- _Description of the task_
All entries must be repeated exactly; do not include the pictures.

- _Data extracted from a collection_
----------

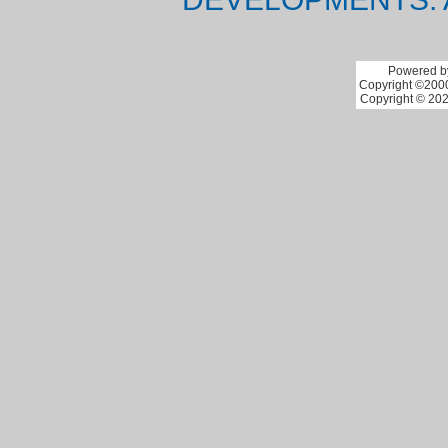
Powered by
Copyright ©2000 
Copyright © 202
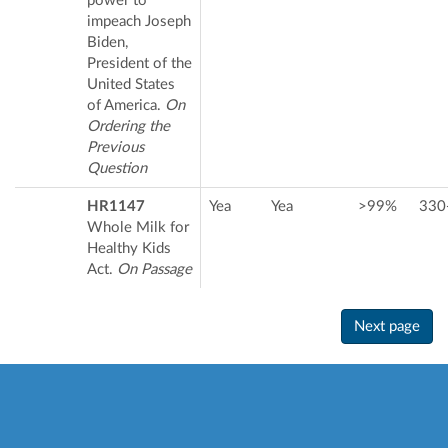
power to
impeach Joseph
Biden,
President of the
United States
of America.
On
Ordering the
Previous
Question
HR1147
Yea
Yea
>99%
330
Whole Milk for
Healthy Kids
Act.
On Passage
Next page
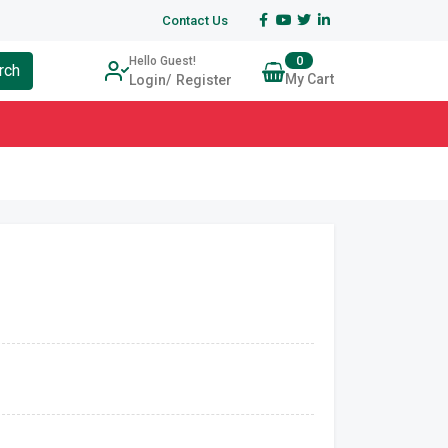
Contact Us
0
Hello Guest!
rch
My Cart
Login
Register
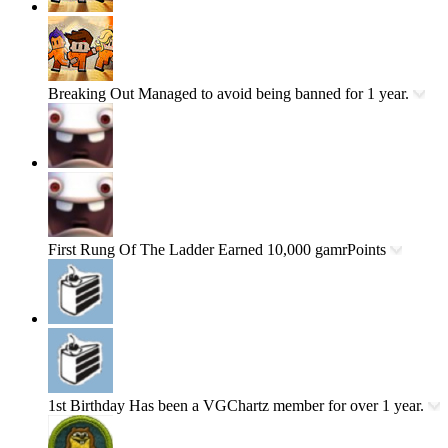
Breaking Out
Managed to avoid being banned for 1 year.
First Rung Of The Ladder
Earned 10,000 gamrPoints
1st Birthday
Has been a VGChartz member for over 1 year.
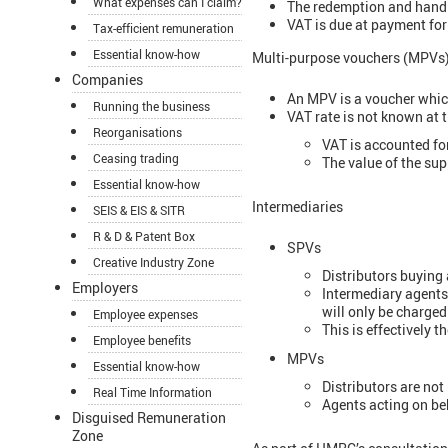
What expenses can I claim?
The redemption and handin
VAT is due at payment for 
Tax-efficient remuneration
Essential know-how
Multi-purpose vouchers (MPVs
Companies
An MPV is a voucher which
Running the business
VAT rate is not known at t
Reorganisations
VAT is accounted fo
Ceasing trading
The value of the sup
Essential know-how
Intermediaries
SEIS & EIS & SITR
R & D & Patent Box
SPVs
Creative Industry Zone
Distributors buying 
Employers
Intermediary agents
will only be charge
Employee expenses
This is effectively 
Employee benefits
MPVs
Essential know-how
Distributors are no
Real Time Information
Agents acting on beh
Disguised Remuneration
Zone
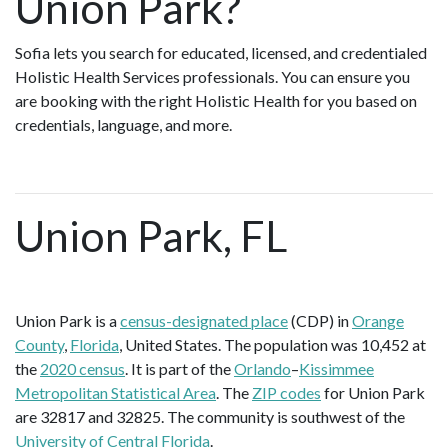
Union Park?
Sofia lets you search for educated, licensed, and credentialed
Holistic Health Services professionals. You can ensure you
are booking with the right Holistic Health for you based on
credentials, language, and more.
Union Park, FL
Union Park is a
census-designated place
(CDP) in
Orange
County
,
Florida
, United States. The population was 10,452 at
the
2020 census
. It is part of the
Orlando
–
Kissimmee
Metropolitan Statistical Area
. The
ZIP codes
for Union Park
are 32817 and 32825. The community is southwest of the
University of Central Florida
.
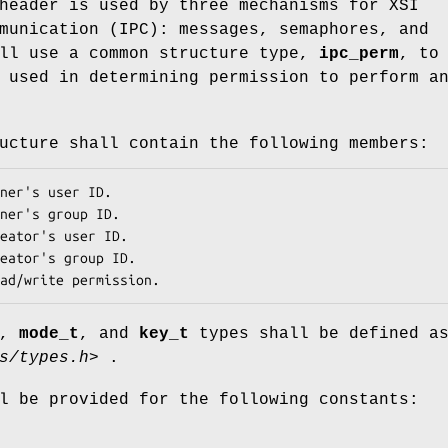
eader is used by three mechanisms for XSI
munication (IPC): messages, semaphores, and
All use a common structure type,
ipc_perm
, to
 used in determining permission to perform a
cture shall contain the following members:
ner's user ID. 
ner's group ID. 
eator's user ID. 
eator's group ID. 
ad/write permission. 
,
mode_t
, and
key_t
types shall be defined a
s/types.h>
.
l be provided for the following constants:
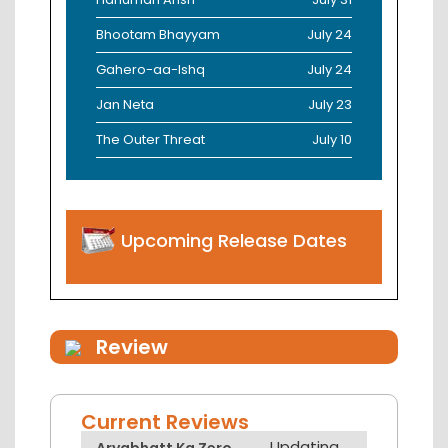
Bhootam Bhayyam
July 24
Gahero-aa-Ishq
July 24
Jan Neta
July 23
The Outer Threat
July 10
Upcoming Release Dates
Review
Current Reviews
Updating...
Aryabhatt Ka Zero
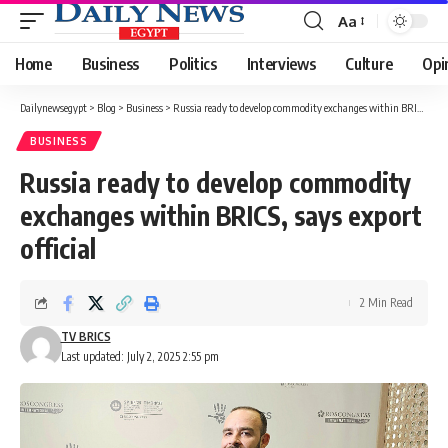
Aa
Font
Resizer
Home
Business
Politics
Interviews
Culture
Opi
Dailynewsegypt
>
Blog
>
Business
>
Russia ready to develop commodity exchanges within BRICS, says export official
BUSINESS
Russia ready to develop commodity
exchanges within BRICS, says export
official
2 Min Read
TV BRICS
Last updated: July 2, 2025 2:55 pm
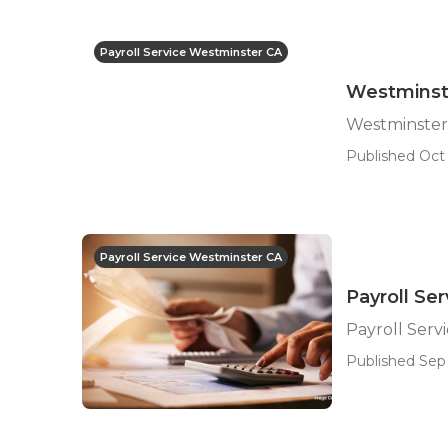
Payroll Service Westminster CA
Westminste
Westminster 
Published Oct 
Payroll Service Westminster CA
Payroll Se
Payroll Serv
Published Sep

----------

- _Task output_
Powered by
Copyright ©2000 
Copyright © 202
power to
impeach Joseph
Biden,
President of the
United States
of America.
On
Ordering the
Previous
Question
HR1147
Yea
Yea
>99%
330
Whole Milk for
Healthy Kids
Act.
On Passage
Next page
Contact Us
0
Hello Guest!
rch
My Cart
Login
Register
Breaking Out
Managed to avoid being banned for 1 year.
First Rung Of The Ladder
Earned 10,000 gamrPoints
1st Birthday
Has been a VGChartz member for over 1 year.
What expenses can I claim?
The redemption and handin
VAT is due at payment for 
Tax-efficient remuneration
Essential know-how
Multi-purpose vouchers (MPVs
Companies
An MPV is a voucher which
Running the business
VAT rate is not known at t
Reorganisations
VAT is accounted fo
Ceasing trading
The value of the sup
Essential know-how
Intermediaries
SEIS & EIS & SITR
R & D & Patent Box
SPVs
Creative Industry Zone
Distributors buying 
Employers
Intermediary agents
will only be charge
Employee expenses
This is effectively 
Employee benefits
MPVs
Essential know-how
Distributors are no
Real Time Information
Agents acting on beh
Disguised Remuneration
Zone
Union Park?
Sofia lets you search for educated, licensed, and credentialed
Holistic Health Services professionals. You can ensure you
are booking with the right Holistic Health for you based on
credentials, language, and more.
Union Park, FL
Union Park is a
census-designated place
(CDP) in
Orange
County
,
Florida
, United States. The population was 10,452 at
the
2020 census
. It is part of the
Orlando
–
Kissimmee
Metropolitan Statistical Area
. The
ZIP codes
for Union Park
are 32817 and 32825. The community is southwest of the
University of Central Florida
.
eader is used by three mechanisms for XSI
munication (IPC): messages, semaphores, and
All use a common structure type,
ipc_perm
, to
 used in determining permission to perform a
cture shall contain the following members:
ner's user ID. 
ner's group ID. 
eator's user ID. 
eator's group ID. 
ad/write permission. 
,
mode_t
, and
key_t
types shall be defined a
s/types.h>
.
l be provided for the following constants:
Bhootam Bhayyam
July 24
Gahero-aa-Ishq
July 24
Jan Neta
July 23
The Outer Threat
July 10
Upcoming Release Dates
Review
Current Reviews
Updating...
Aryabhatt Ka Zero
Aa
Font
Resizer
Home
Business
Politics
Interviews
Culture
Opi
Dailynewsegypt
>
Blog
>
Business
>
Russia ready to develop commodity exchanges within BRICS, says export official
BUSINESS
Russia ready to develop commodity
exchanges within BRICS, says export
official
2 Min Read
TV BRICS
Last updated: July 2, 2025 2:55 pm
Payroll Service Westminster CA
Westminste
Westminster 
Published Oct 
Payroll Service Westminster CA
Payroll Se
Payroll Serv
Published Sep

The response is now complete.